Which lines in the records below hold the word "point"? Copy each of them.

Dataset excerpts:
....
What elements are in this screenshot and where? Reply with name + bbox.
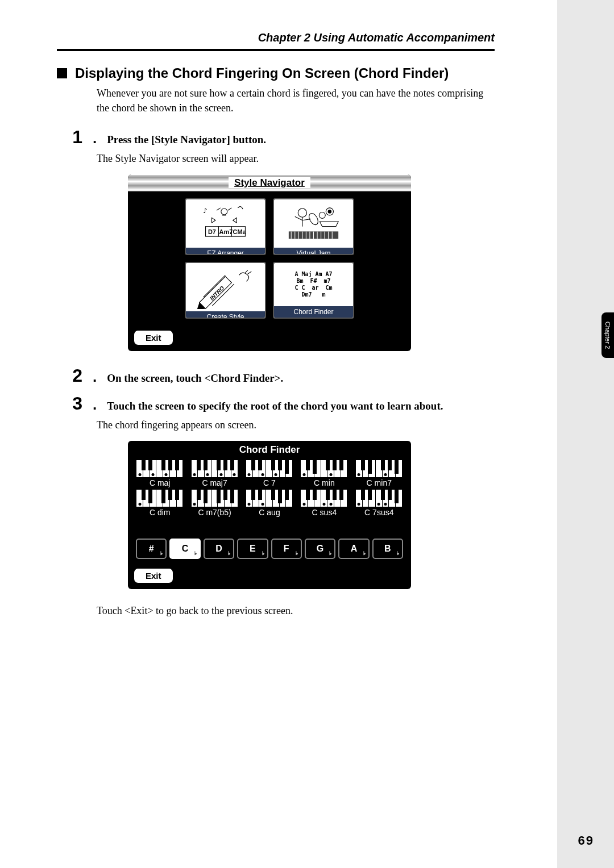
nav-title: Style Navigator [229, 177, 310, 189]
root-g-button[interactable]: G♭ [305, 539, 335, 559]
chord-label: C min7 [355, 477, 403, 487]
chord-cell[interactable]: C 7sus4 [355, 490, 403, 517]
chord-label: C m7(b5) [190, 507, 238, 517]
root-a-button[interactable]: A♭ [338, 539, 369, 559]
step-1: 1 . Press the [Style Navigator] button. [57, 127, 495, 148]
chord-cell[interactable]: C m7(b5) [190, 490, 238, 517]
chord-cell[interactable]: C maj7 [190, 460, 238, 487]
svg-text:Am7: Am7 [219, 228, 233, 235]
tile-ez-arranger[interactable]: ♪ D7 Am7 CMa [185, 198, 266, 255]
chord-label: C maj7 [190, 477, 238, 487]
svg-point-12 [319, 212, 325, 219]
step-number: 3 [57, 393, 82, 414]
header-rule [57, 49, 495, 51]
tile-vj-label: Virtual Jam [274, 248, 353, 256]
tile-cs-art: INTRO [186, 263, 265, 311]
step-instruction: On the screen, touch <Chord Finder>. [107, 371, 495, 386]
root-d-button[interactable]: D♭ [204, 539, 234, 559]
chord-label: C dim [136, 507, 184, 517]
chord-cell[interactable]: C min7 [355, 460, 403, 487]
root-b-button[interactable]: B♭ [372, 539, 403, 559]
nav-body: ♪ D7 Am7 CMa [128, 191, 411, 326]
step-dot: . [93, 396, 97, 414]
chord-finder-screenshot: Chord Finder C maj C maj7 [128, 441, 495, 589]
step-number: 1 [57, 127, 82, 148]
tile-cf-label: Chord Finder [274, 306, 353, 318]
nav-title-bar: Style Navigator [128, 174, 411, 191]
step-instruction: Touch the screen to specify the root of … [107, 399, 495, 414]
chapter-header: Chapter 2 Using Automatic Accompaniment [57, 31, 495, 49]
step-2: 2 . On the screen, touch <Chord Finder>. [57, 365, 495, 386]
style-navigator-screenshot: Style Navigator ♪ [128, 174, 495, 351]
step-3: 3 . Touch the screen to specify the root… [57, 393, 495, 414]
chord-screen-frame: Chord Finder C maj C maj7 [128, 441, 411, 589]
tile-virtual-jam[interactable]: Virtual Jam [273, 198, 354, 255]
chord-cell[interactable]: C sus4 [300, 490, 348, 517]
svg-text:D7: D7 [208, 228, 216, 235]
step-number: 2 [57, 365, 82, 386]
page-content: Chapter 2 Using Automatic Accompaniment … [57, 31, 495, 627]
section-heading-row: Displaying the Chord Fingering On Screen… [57, 65, 495, 81]
chord-cell[interactable]: C maj [136, 460, 184, 487]
section-title: Displaying the Chord Fingering On Screen… [75, 65, 449, 81]
side-gutter: Chapter 2 [557, 0, 614, 868]
virtual-jam-icon [276, 202, 351, 245]
mini-keyboard-icon [301, 490, 347, 507]
chord-grid: C maj C maj7 C 7 [128, 460, 411, 523]
root-f-button[interactable]: F♭ [271, 539, 302, 559]
step-dot: . [93, 130, 97, 147]
chord-label: C sus4 [300, 507, 348, 517]
create-style-icon: INTRO [188, 265, 263, 308]
mini-keyboard-icon [246, 490, 293, 507]
chord-finder-title: Chord Finder [128, 441, 411, 460]
tile-ez-art: ♪ D7 Am7 CMa [186, 199, 265, 247]
svg-point-11 [328, 210, 332, 214]
closing-text: Touch <Exit> to go back to the previous … [97, 603, 495, 618]
nav-screen-frame: Style Navigator ♪ [128, 174, 411, 351]
nav-exit-button[interactable]: Exit [134, 330, 173, 345]
chord-cell[interactable]: C min [300, 460, 348, 487]
chord-label: C aug [246, 507, 293, 517]
chord-label: C 7sus4 [355, 507, 403, 517]
step-3-sub: The chord fingering appears on screen. [97, 418, 495, 432]
mini-keyboard-icon [136, 490, 183, 507]
root-e-button[interactable]: E♭ [237, 539, 268, 559]
tile-cf-hint: A Maj Am A7 Bm F# m7 C C ar Cm Dm7 m [294, 271, 332, 298]
chapter-side-tab: Chapter 2 [601, 312, 614, 358]
mini-keyboard-icon [192, 460, 238, 477]
page-number: 69 [578, 833, 594, 848]
svg-text:CMa: CMa [233, 228, 247, 235]
chord-footer: Exit [128, 565, 411, 589]
ez-arranger-icon: ♪ D7 Am7 CMa [188, 202, 263, 245]
tile-vj-art [274, 199, 353, 247]
section-intro: Whenever you are not sure how a certain … [97, 86, 495, 115]
step-1-sub: The Style Navigator screen will appear. [97, 151, 495, 166]
chord-cell[interactable]: C aug [246, 490, 293, 517]
mini-keyboard-icon [136, 460, 183, 477]
chord-label: C min [300, 477, 348, 487]
root-c-button[interactable]: C♭ [169, 539, 200, 559]
tile-create-style[interactable]: INTRO Create Style [185, 262, 266, 319]
chord-cell[interactable]: C 7 [246, 460, 293, 487]
chord-label: C 7 [246, 477, 293, 487]
root-note-row: #♭ C♭ D♭ E♭ F♭ G♭ A♭ B♭ [128, 523, 411, 565]
step-dot: . [93, 368, 97, 386]
nav-footer: Exit [128, 326, 411, 351]
root-sharp-button[interactable]: #♭ [136, 539, 167, 559]
chord-cell[interactable]: C dim [136, 490, 184, 517]
tile-cs-label: Create Style [186, 311, 265, 319]
svg-point-8 [298, 208, 306, 217]
mini-keyboard-icon [356, 460, 403, 477]
chord-label: C maj [136, 477, 184, 487]
tile-chord-finder[interactable]: A Maj Am A7 Bm F# m7 C C ar Cm Dm7 m Cho… [273, 262, 354, 319]
mini-keyboard-icon [246, 460, 293, 477]
step-instruction: Press the [Style Navigator] button. [107, 132, 495, 148]
tile-cf-art: A Maj Am A7 Bm F# m7 C C ar Cm Dm7 m [274, 263, 353, 306]
mini-keyboard-icon [356, 490, 403, 507]
chord-exit-button[interactable]: Exit [134, 568, 173, 583]
mini-keyboard-icon [301, 460, 347, 477]
mini-keyboard-icon [192, 490, 238, 507]
tile-ez-label: EZ Arranger [186, 248, 265, 256]
section-bullet [57, 68, 67, 78]
svg-point-1 [221, 208, 227, 215]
....
Task response:
svg-point-12 [319, 212, 325, 219]
svg-point-11 [328, 210, 332, 214]
svg-point-8 [298, 208, 306, 217]
svg-point-1 [221, 208, 227, 215]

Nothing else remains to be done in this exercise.